* _Brief_: Return all the entries below exactly, except for the images they hold.

** Input data follows **

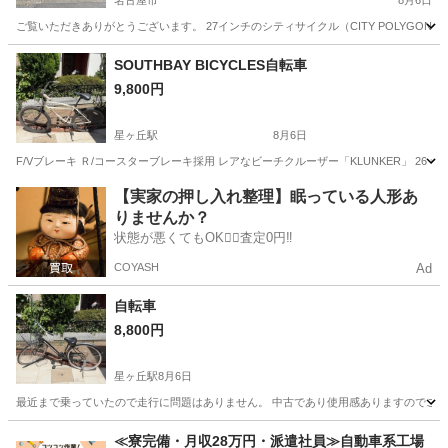
名古屋市
8月6日
ご覧いただきありがとうございます。 27インチのシティサイクル（CITY POLYGON）です
愛知
名古屋市
クロスバイク
SOUTHBAY BICYCLES自転車
9,800円
星ヶ丘駅
8月6日
F/Vブレーキ Ｒ/コースターブレーキ採用 レアなビーチクルーザー「KLUNKER」 2
愛知
名古屋市
星ヶ丘駅
その他
【実家の押し入れ整理】眠っている人形あ
りませんか？
状態が悪くてもOK🙆‍♀️査定0円‼️
COYASH
Ad
自転車
8,800円
星ヶ丘駅
8月6日
最近まで乗っていたので走行に問題はありません。 中古であり使用感ありますのでご理解
愛知
名古屋市
星ヶ丘駅
自転車
27インチ
≪寮完備・月収28万円・派遣社員≫自動車系工場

** End of Input data **

* _Your response_:
名古屋市
8月6日
ご覧いただきありがとうございます。 27インチのシティサイクル（CITY POLYGON）です
愛知
名古屋市
クロスバイク
SOUTHBAY BICYCLES自転車
9,800円
星ヶ丘駅
8月6日
F/Vブレーキ Ｒ/コースターブレーキ採用 レアなビーチクルーザー「KLUNKER」 2
愛知
名古屋市
星ヶ丘駅
その他
【実家の押し入れ整理】眠っている人形あ
りませんか？
状態が悪くてもOK🙆‍♀️査定0円‼️
COYASH
Ad
自転車
8,800円
星ヶ丘駅
8月6日
最近まで乗っていたので走行に問題はありません。 中古であり使用感ありますのでご理解
愛知
名古屋市
星ヶ丘駅
自転車
27インチ
≪寮完備・月収28万円・派遣社員≫自動車系工場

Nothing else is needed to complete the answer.